## Material provided
────────────────────
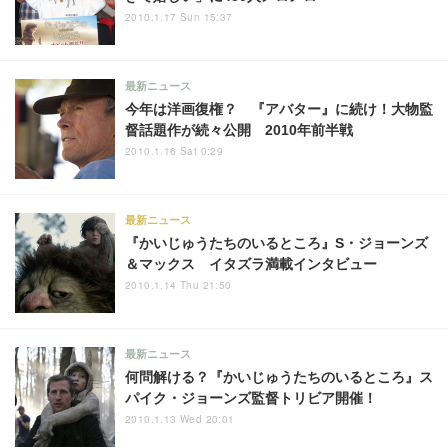
2010.1.17 Sun 15:37
最新ニュース
今年は洋画復権？ 『アバター』に続け！大物監
督話題作が続々公開 2010年前半戦
2010.1.16 Sat 0:29
最新ニュース
『かいじゅうたちのいるところ』S・ジョーンズ
＆マックス イタズラ満載インタビュー
2010.1.14 Thu 21:50
最新ニュース
何問解ける？『かいじゅうたちのいるところ』ス
パイク・ジョーンズ監督トリビア開催！
2010.1.13 Wed 20:01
────────────────────
Search the records line by line for the word "かいじゅうたちのいるところ" and copy every line where it appears.

## Response box
『かいじゅうたちのいるところ』S・ジョーンズ
何問解ける？『かいじゅうたちのいるところ』ス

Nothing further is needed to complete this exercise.